As one of the people nearly caught up in the Edgware Road blast (myself and the missus were one stop away when we had to get out of the train – boarding a train three minutes earlier and it would have been us) the date 7/7 has added significance in the family calendar.
The boy could have lost two out of his three parents, the girl could have been a widow, I could have been a widower.
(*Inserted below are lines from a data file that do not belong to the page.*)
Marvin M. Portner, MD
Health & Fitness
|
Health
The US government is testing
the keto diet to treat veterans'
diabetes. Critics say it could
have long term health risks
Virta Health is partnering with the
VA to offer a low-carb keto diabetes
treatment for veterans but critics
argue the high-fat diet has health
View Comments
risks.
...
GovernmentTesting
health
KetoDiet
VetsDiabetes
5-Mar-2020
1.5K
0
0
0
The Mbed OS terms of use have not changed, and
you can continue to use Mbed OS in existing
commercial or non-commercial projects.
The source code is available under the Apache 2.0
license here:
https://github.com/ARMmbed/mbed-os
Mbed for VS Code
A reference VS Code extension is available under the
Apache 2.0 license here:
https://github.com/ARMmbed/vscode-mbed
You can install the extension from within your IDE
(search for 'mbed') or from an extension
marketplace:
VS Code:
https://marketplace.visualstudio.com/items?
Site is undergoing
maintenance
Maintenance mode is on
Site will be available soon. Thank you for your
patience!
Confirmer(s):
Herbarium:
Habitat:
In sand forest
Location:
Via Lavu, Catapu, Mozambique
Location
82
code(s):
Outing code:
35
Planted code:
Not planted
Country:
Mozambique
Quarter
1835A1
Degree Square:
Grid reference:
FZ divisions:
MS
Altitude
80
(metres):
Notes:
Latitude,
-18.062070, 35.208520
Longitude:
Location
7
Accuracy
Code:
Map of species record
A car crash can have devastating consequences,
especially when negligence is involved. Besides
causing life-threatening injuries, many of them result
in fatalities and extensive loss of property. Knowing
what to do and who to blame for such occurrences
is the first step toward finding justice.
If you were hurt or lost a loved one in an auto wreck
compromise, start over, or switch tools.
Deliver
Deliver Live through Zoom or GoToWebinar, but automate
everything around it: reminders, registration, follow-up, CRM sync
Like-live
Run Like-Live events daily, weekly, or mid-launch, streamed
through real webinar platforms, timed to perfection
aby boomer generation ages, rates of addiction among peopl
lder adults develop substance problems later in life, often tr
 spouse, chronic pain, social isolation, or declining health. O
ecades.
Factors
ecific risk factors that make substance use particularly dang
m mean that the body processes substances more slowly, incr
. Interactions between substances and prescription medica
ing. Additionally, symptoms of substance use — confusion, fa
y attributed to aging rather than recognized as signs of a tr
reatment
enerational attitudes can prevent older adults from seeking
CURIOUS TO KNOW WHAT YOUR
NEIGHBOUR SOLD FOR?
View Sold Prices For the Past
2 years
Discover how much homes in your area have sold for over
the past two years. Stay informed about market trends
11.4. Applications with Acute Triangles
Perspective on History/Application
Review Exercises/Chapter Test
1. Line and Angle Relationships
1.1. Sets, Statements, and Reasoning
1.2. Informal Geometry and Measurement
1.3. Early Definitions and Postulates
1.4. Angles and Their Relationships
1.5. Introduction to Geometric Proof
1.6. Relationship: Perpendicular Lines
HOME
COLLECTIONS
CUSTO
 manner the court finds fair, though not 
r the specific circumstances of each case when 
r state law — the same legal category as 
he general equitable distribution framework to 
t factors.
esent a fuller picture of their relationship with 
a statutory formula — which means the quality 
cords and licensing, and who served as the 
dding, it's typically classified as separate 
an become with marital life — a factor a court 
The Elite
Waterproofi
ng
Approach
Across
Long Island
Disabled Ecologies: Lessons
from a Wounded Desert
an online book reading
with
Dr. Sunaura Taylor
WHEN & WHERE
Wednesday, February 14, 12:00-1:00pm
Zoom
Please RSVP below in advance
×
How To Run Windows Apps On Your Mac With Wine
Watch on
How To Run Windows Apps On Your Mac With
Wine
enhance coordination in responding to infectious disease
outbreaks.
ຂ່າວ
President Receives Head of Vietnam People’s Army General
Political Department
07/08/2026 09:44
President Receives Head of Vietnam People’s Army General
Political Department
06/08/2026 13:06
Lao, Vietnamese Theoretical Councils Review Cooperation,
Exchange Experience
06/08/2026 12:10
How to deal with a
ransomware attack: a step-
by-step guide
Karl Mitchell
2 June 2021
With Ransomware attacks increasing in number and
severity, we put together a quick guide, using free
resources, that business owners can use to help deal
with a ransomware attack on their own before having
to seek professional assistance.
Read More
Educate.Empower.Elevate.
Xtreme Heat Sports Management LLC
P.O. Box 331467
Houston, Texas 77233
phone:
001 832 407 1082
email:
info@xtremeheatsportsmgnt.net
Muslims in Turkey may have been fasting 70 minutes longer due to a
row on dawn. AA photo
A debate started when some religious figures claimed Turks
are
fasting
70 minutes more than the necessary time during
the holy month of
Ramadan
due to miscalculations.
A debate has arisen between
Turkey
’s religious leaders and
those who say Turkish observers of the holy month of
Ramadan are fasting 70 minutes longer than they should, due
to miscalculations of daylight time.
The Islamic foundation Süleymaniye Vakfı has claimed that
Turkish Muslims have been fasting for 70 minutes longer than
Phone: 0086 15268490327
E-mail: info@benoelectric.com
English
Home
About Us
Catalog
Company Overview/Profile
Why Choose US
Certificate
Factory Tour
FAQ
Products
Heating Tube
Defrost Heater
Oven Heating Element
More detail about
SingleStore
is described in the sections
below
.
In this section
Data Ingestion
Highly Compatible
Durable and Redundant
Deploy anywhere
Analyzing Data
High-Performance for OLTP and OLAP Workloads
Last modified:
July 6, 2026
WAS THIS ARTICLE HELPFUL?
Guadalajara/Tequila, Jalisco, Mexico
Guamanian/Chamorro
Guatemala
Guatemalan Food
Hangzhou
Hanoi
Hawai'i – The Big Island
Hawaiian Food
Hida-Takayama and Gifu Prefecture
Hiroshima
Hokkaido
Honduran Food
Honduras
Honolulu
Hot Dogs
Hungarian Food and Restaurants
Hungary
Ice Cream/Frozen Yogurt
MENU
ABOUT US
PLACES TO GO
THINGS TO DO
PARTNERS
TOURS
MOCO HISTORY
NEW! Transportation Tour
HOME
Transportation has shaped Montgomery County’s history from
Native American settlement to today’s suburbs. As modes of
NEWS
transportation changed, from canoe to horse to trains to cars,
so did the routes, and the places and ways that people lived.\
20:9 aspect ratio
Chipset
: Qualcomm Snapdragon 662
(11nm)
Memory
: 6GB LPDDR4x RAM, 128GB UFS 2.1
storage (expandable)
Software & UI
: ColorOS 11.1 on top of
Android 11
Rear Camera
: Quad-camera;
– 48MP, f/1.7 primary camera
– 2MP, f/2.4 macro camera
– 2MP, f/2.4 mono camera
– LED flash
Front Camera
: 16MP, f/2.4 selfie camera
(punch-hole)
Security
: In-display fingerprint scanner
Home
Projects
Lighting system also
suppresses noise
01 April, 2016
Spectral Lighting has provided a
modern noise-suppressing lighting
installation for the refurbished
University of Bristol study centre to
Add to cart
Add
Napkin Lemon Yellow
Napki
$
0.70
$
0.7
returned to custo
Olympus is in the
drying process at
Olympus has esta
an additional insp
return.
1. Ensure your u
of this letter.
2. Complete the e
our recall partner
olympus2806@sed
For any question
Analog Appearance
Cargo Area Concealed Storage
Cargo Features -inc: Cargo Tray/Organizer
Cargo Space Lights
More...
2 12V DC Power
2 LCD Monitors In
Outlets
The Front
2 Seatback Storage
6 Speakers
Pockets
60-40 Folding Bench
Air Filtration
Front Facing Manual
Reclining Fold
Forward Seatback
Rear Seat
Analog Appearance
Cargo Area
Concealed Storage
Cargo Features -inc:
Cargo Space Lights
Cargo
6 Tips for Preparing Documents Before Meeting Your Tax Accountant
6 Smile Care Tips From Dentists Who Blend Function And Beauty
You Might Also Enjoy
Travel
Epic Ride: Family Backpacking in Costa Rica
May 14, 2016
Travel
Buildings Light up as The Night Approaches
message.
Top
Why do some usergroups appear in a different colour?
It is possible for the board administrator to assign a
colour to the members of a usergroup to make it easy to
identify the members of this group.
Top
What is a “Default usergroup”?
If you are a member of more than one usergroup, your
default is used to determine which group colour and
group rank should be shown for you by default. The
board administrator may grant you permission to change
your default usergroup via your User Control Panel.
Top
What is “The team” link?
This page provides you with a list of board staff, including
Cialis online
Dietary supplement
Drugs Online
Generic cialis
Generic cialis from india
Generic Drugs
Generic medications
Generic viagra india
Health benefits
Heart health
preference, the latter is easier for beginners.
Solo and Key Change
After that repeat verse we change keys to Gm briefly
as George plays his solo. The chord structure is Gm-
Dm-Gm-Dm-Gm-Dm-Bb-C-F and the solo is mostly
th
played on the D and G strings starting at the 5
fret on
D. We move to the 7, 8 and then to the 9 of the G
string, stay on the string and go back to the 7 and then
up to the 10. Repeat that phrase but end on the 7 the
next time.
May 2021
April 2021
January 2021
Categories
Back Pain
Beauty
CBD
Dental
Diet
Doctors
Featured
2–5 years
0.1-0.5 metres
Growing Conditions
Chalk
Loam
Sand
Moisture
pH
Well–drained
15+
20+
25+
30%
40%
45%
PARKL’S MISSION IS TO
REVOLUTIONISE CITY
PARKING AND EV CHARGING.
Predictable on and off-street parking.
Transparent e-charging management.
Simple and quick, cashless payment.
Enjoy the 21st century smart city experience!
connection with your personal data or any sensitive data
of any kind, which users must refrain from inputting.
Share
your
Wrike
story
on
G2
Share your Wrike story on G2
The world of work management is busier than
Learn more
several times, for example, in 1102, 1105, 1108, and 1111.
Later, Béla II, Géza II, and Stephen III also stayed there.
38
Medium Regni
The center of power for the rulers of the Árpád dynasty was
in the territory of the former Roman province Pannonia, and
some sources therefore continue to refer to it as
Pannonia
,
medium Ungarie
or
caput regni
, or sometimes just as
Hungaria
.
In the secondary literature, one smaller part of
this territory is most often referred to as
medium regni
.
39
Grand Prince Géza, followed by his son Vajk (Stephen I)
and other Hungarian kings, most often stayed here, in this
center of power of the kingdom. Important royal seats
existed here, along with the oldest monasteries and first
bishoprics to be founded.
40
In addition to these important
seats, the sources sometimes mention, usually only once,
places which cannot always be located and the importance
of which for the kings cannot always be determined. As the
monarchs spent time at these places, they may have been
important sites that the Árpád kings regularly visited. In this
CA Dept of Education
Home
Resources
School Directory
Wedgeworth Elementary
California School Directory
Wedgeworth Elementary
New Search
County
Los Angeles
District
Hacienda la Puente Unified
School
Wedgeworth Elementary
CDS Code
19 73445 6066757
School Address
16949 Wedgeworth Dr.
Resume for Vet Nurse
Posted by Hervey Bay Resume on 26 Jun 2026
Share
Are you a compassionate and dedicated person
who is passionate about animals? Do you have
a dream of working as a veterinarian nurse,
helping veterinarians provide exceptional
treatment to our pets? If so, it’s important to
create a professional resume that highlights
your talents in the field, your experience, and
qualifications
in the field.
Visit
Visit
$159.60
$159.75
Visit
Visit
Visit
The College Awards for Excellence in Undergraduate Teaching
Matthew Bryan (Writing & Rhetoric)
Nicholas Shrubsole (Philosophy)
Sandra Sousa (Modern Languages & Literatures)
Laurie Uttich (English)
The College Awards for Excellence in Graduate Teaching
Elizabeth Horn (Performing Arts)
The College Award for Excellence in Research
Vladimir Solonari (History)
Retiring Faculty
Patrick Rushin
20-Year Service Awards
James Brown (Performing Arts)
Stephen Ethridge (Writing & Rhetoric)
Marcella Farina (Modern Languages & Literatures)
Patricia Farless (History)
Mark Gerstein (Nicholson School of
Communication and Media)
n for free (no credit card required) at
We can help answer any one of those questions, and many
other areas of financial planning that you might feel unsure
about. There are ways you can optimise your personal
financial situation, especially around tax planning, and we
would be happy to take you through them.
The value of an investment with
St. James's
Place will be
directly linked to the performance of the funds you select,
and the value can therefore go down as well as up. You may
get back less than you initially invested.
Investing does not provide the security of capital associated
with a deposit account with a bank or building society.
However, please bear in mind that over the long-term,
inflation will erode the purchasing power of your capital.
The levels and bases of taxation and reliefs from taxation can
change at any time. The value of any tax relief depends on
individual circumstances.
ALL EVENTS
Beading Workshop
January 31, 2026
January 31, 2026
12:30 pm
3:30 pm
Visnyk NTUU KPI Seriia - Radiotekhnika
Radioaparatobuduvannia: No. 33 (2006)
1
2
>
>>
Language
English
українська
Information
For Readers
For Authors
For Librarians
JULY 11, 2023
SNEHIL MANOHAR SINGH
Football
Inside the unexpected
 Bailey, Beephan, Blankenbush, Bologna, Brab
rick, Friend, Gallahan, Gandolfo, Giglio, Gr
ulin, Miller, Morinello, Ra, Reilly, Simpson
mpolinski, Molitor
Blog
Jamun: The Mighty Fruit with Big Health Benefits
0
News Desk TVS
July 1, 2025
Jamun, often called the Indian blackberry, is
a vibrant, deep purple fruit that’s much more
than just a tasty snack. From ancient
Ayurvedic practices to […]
It doesn’t bear thinking about but we did start to catch separate trains into work for the next week or so.
It’s still something I ponder every day, though…
But something to also ponder every day is the fact that a bunch of young men can have their minds filled with so much hatred that they see acts like this as legitimate warfare.
The 50-odd lives that were lost was a barbaric death toll, but it’s no more barbaric than the Iraqi civilian death toll (anywhere between 20,000 and 200,000 depending on what you read) caused by our latest war in Iraq.
It’s also no more barbaric than the estimated 500,000 Iraqis who have died through malnutrition brought about by the food blockade against Iraq that the British government enforced since the first Gulf War.
And it’s also no more barbaric than the massive increase in cancer and birth abnormalities caused to Iraqi children brought about by the use of depleted uranium shells in Southern Iraq after the first Gulf War that have still not been cleaned up.
I don’t defend the action of suicide bombers in any way but they’re not the only terrorists in this equation. The British government are terror mongers too and all their actions are doing is ensuring events like 7/7 will be the norm rather than the exception.
And yet certain right-wing rags genuinely can’t see that breeding yet more mistrust and hatred is not helping to solve the problem.